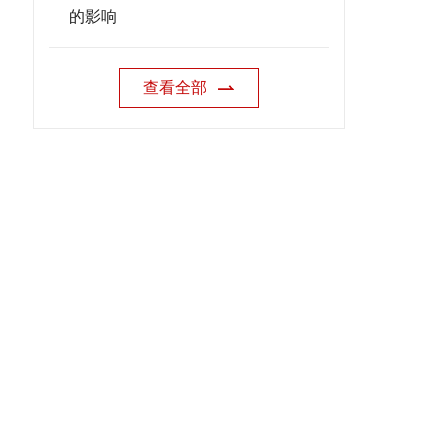
的影响
查看全部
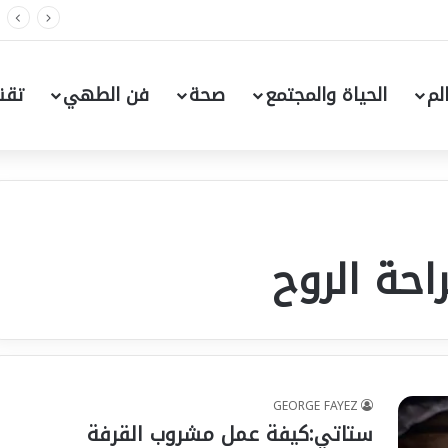
لفنون..العرض ١٠/٦ علي مسرح الهوسابير
لم
الحياة والمجتمع
صحة
فن الطهي
تقن
احة الروح
GEORGE FAYEZ
ستاتي:كيفة عمل مشروب القرفة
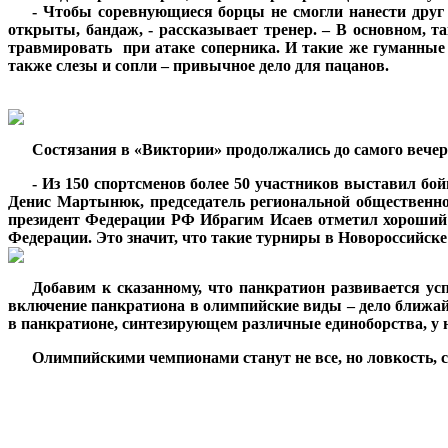
***
- Чтобы соревнующиеся борцы не смогли нанести друг 
открыты, бандаж, - рассказывает тренер. – В основном, 
травмировать при атаке соперника. И такие же гуманные 
также слезы и сопли – привычное дело для пацанов.
***
Состязания в «Виктории» продолжались до самого вечер
***
- Из 150 спортсменов более 50 участников выставил бо
Денис Мартынюк, председатель региональной общественно
президент Федерации РФ Ибрагим Исаев отметил хороший 
Федерации. Это значит, что такие турниры в Новороссийс
***
Добавим к сказанному, что панкратион развивается ус
включение панкратиона в олимпийские виды – дело ближайш
в панкратионе, синтезирующем различные единоборства, у
***
Олимпийскими чемпионами станут не все, но ловкость, с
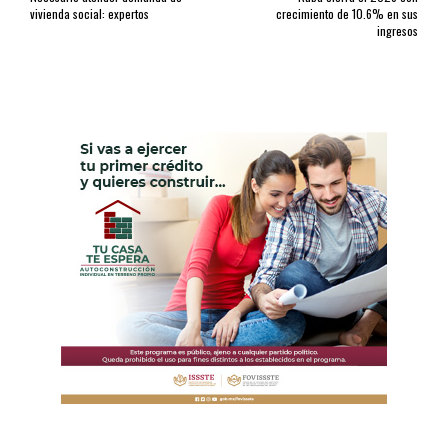
vivienda social: expertos
crecimiento de 10.6% en sus
ingresos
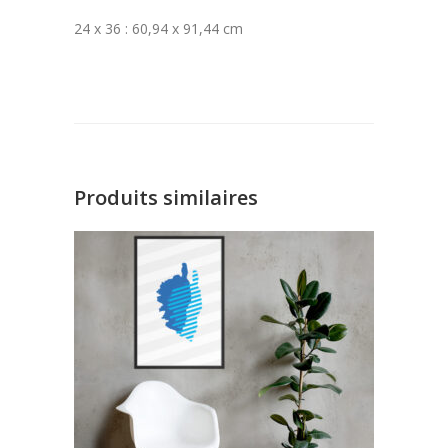
24 x 36 : 60,94 x 91,44 cm
Produits similaires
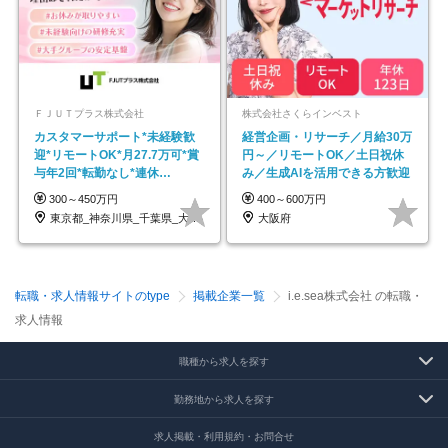
ＦＪＵＴプラス株式会社
株式会社さくらインベスト
カスタマーサポート*未経験歓
経営企画・リサーチ／月給30万
迎*リモートOK*月27.7万可*賞
円～／リモートOK／土日祝休
与年2回*転勤なし*連休
み／生成AIを活用できる方歓迎
OK/ZE010232
300～450万円
400～600万円
東京都_神奈川県_千葉県_大阪府_愛知県…
大阪府
転職・求人情報サイトのtype
掲載企業一覧
i.e.sea株式会社 の転職・
求人情報
職種から求人を探す
勤務地から求人を探す
求人掲載・利用規約・お問合せ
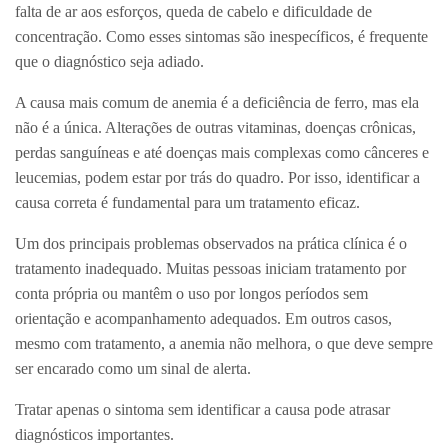
falta de ar aos esforços, queda de cabelo e dificuldade de
concentração. Como esses sintomas são inespecíficos, é frequente
que o diagnóstico seja adiado.
A causa mais comum de anemia é a deficiência de ferro, mas ela
não é a única. Alterações de outras vitaminas, doenças crônicas,
perdas sanguíneas e até doenças mais complexas como cânceres e
leucemias, podem estar por trás do quadro. Por isso, identificar a
causa correta é fundamental para um tratamento eficaz.
Um dos principais problemas observados na prática clínica é o
tratamento inadequado. Muitas pessoas iniciam tratamento por
conta própria ou mantêm o uso por longos períodos sem
orientação e acompanhamento adequados. Em outros casos,
mesmo com tratamento, a anemia não melhora, o que deve sempre
ser encarado como um sinal de alerta.
Tratar apenas o sintoma sem identificar a causa pode atrasar
diagnósticos importantes.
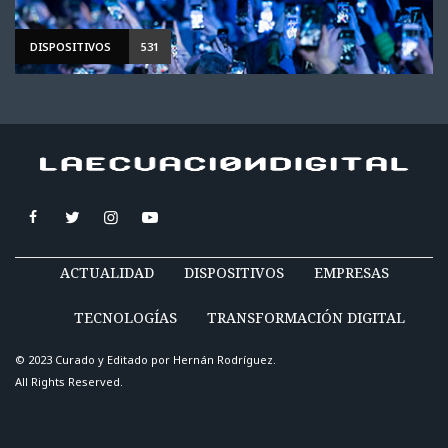
DISPOSITIVOS
531
ACTUALIDAD
DISPOSITIVOS
EMPRESAS
TECNOLOGÍAS
TRANSFORMACIÓN DIGITAL
© 2023 Curado y Editado por
Hernán Rodríguez
.
All Rights Reserved.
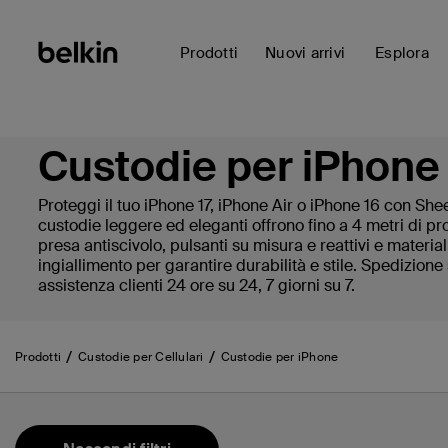
Prodotti
Nuovi arrivi
Esplora
Custodie per iPhone
Proteggi il tuo iPhone 17, iPhone Air o iPhone 16 con Sh
custodie leggere ed eleganti offrono fino a 4 metri di pr
presa antiscivolo, pulsanti su misura e reattivi e material
ingiallimento per garantire durabilità e stile. Spedizione
assistenza clienti 24 ore su 24, 7 giorni su 7.
Prodotti
Custodie per Cellulari
Custodie per iPhone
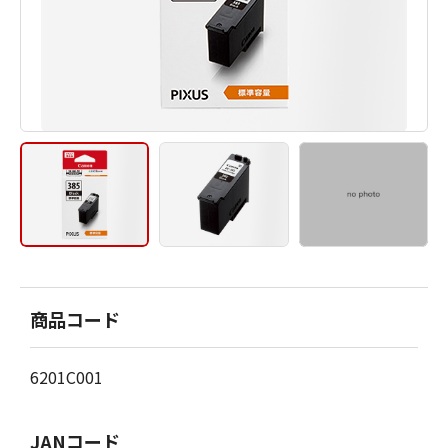
商品コード
6201C001
JANコード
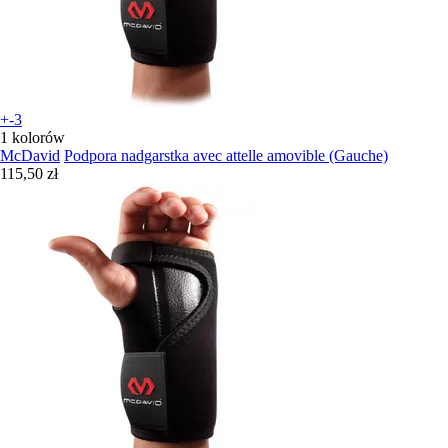
+-3
1 kolorów
McDavid
Podpora nadgarstka avec attelle amovible (Gauche)
115,50 zł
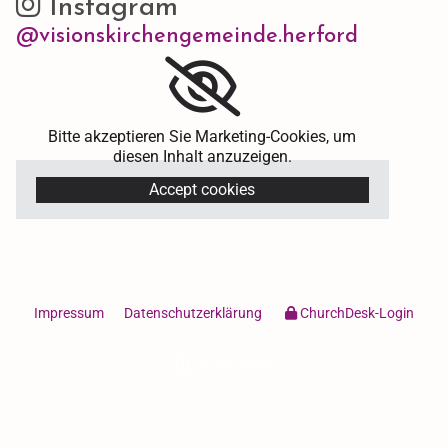
Instagram

@visionskirchengemeinde.herford
Bitte akzeptieren Sie Marketing-Cookies, um
diesen Inhalt anzuzeigen.
Accept cookies
Impressum
Datenschutzerklärung
ChurchDesk-Login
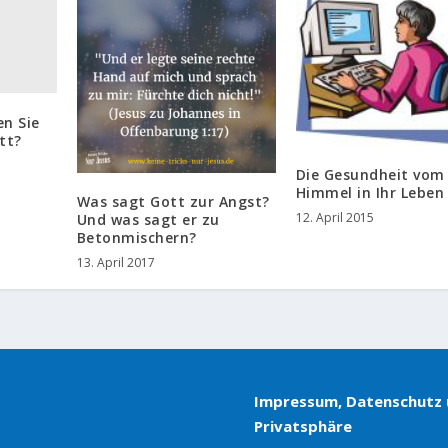
en Sie
tt?
Die Gesundheit vom
Himmel in Ihr Leben
Was sagt Gott zur Angst?
12. April 2015
Und was sagt er zu
Betonmischern?
13. April 2017
Impressum, Datenschutz
Privatsphäre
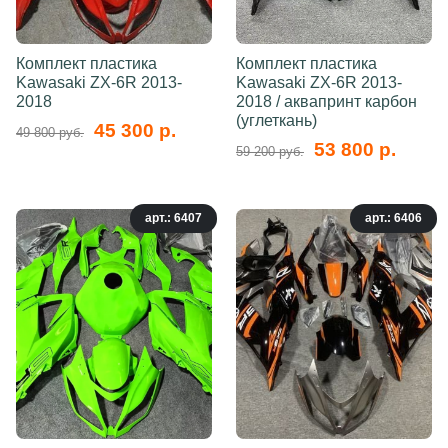
Комплект пластика
Комплект пластика
Kawasaki ZX-6R 2013-
Kawasaki ZX-6R 2013-
2018
2018 / аквапринт карбон
(углеткань)
45 300 р.
49 800 руб.
53 800 р.
59 200 руб.
арт.: 6407
арт.: 6406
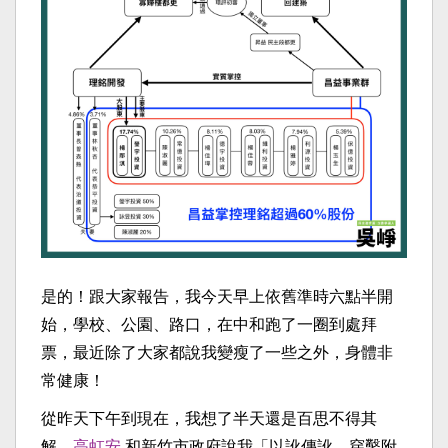
是的！跟大家報告，我今天早上依舊準時六點半開
始，學校、公園、路口，在中和跑了一圈到處拜
票，最近除了大家都說我變瘦了一些之外，身體非
常健康！
從昨天下午到現在，我想了半天還是百思不得其
解。
高虹安
和新竹市政府說我「以訛傳訛、穿鑿附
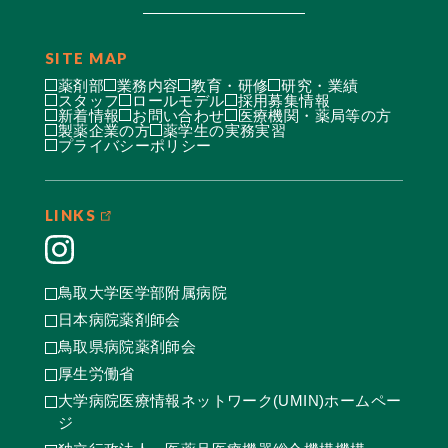
SITE MAP
薬剤部
業務内容
教育・研修
研究・業績
スタッフ
ロールモデル
採用募集情報
新着情報
お問い合わせ
医療機関・薬局等の方
製薬企業の方
薬学生の実務実習
プライバシーポリシー
LINKS
鳥取大学医学部附属病院
日本病院薬剤師会
鳥取県病院薬剤師会
厚生労働省
大学病院医療情報ネットワーク(UMIN)ホームペー
ジ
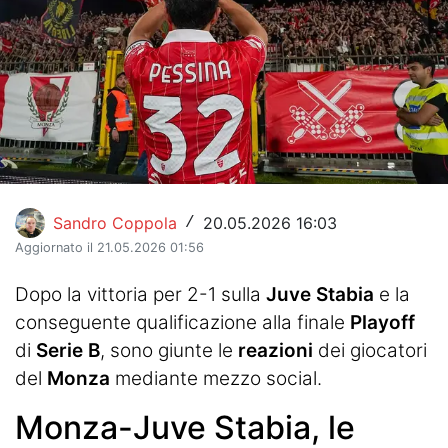
Hockey
Pallanuoto
Pallamano
Altre
News
Sandro Coppola
20.05.2026 16:03
/
Turismo
Aggiornato il 21.05.2026 01:56
Eventi
Dopo la vittoria per 2-1 sulla
Juve Stabia
e la
conseguente qualificazione alla finale
Playoff
di
Serie B
, sono giunte le
reazioni
dei giocatori
del
Monza
mediante mezzo social.
Monza-Juve Stabia, le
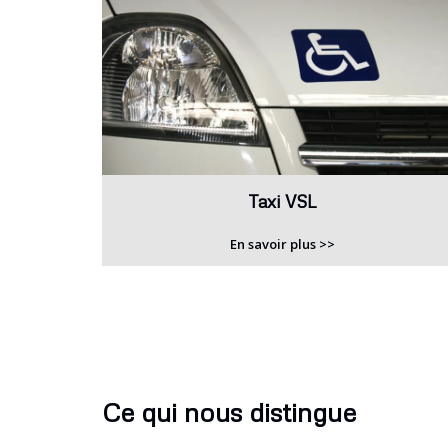
Taxi VSL
En savoir plus >>
Ce qui nous distingue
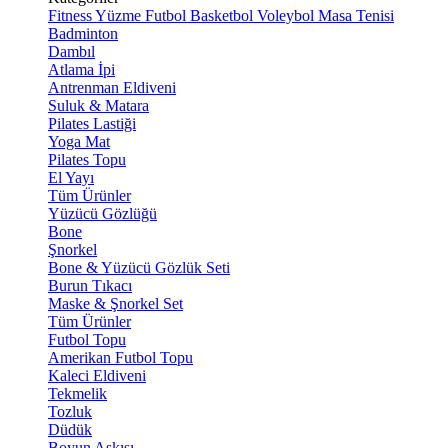
Fitness
Yüzme
Futbol
Basketbol
Voleybol
Masa Tenisi
Badminton
Dambıl
Atlama İpi
Antrenman Eldiveni
Suluk & Matara
Pilates Lastiği
Yoga Mat
Pilates Topu
El Yayı
Tüm Ürünler
Yüzücü Gözlüğü
Bone
Şnorkel
Bone & Yüzücü Gözlük Seti
Burun Tıkacı
Maske & Şnorkel Set
Tüm Ürünler
Futbol Topu
Amerikan Futbol Topu
Kaleci Eldiveni
Tekmelik
Tozluk
Düdük
Boyun Askısı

* [Description of the task]
In the entries above, count every line containing the word "doenças". Write only the total.

* [Your solution]
2